Motivated by Carbon Emissions Trading Schemes, Treasury Auctions, and Procurement Auctions, which all involve the auctioning of homogeneous multiple units, we consider the problem of learning how to bid in repeated multi-unit pay-as-bid auctions. In each of these auctions, a large number of (identical) items are to be allocated to the largest submitted bids, where the price of each of the winning bids is equal to the bid itself. The problem of learning how to bid in pay-as-bid auctions is challenging due to the combinatorial nature of the action space. We overcome this challenge by focusing on the offline setting, where the bidder optimizes their vector of bids while only having access to the past submitted bids by other bidders. We show that the optimal solution to the offline problem can be obtained using a polynomial time dynamic programming (DP) scheme. We leverage the structure of the DP scheme to design online learning algorithms with polynomial time and space complexity under full information and bandit feedback settings. We achieve an upper bound on regret of $O(M\sqrt{T\log |\mathcal{B}|})$ and $O(M\sqrt{|\mathcal{B}|T\log |\mathcal{B}|})$ respectively, where $M$ is the number of units demanded by the bidder, $T$ is the total number of auctions, and $|\mathcal{B}|$ is the size of the discretized bid space. We accompany these results with a regret lower bound, which match the linear dependency in $M$. Our numerical results suggest that when all agents behave according to our proposed no regret learning algorithms, the resulting market dynamics mainly converge to a welfare maximizing equilibrium where bidders submit uniform bids. Lastly, our experiments demonstrate that the pay-as-bid auction consistently generates significantly higher revenue compared to its popular alternative, the uniform price auction.
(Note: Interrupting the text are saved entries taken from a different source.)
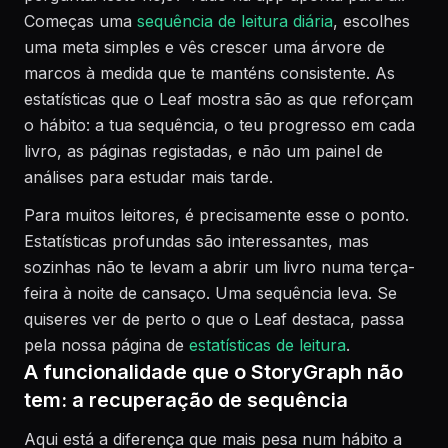
Começas uma
sequência de leitura diária
, escolhes
uma meta simples e vês crescer uma árvore de
marcos à medida que te manténs consistente. As
estatísticas que o Leaf mostra são as que reforçam
o hábito: a tua sequência, o teu progresso em cada
livro, as páginas registadas, e não um painel de
análises para estudar mais tarde.
Para muitos leitores, é precisamente esse o ponto.
Estatísticas profundas são interessantes, mas
sozinhas não te levam a abrir um livro numa terça-
feira à noite de cansaço. Uma sequência leva. Se
quiseres ver de perto o que o Leaf destaca, passa
pela nossa página de
estatísticas de leitura
.
A funcionalidade que o StoryGraph não
tem: a recuperação de sequência
Aqui está a diferença que mais pesa num hábito a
翻译：受碳排放交易计划、国债拍卖和采购拍卖的启发——这些拍卖均涉及同质多单位的拍卖——我们考虑了如何在重复进行的多单位按报价支付拍卖中学习投标的问题。在此类拍卖中，大量（相同的）物品分配给出价最高的投标，其中每个中标投标的价格等于其出价本身。由于行动空间的组合性质，学习如何在按报价支付拍卖中投标颇具挑战性。我们通过聚焦离线设置来克服这一挑战，在该设置中，投标者仅能获取其他投标者过去提交的投标信息，从而优化其投标向量。我们证明离线问题的最优解可通过多项式时间的动态规划（DP）方案获得。我们利用该DP方案的结构，设计了在全信息和赌博机反馈设置下具有多项式时间和空间复杂度的在线学习算法。我们分别在上述两种设置下实现了悔恨上界$O(M\sqrt{T\log |\mathcal{B}|})$和$O(M\sqrt{|\mathcal{B}|T\log |\mathcal{B}|})$，其中$M$为投标者需求单位数量，$T$为拍卖总次数，$|\mathcal{B}|$为离散化投标空间的大小。我们为这些结果补充了悔恨下界，该下界匹配了对$M$的线性依赖关系。数值结果表明，当所有参与者遵循我们提出的无遗憾学习算法时，市场动态主要收敛到福利最大化的均衡状态，此时投标者提交统一投标。最后，我们的实验表明，与其流行的替代方案——统一价格拍卖相比，按报价支付拍卖始终能产生显著更高的收入。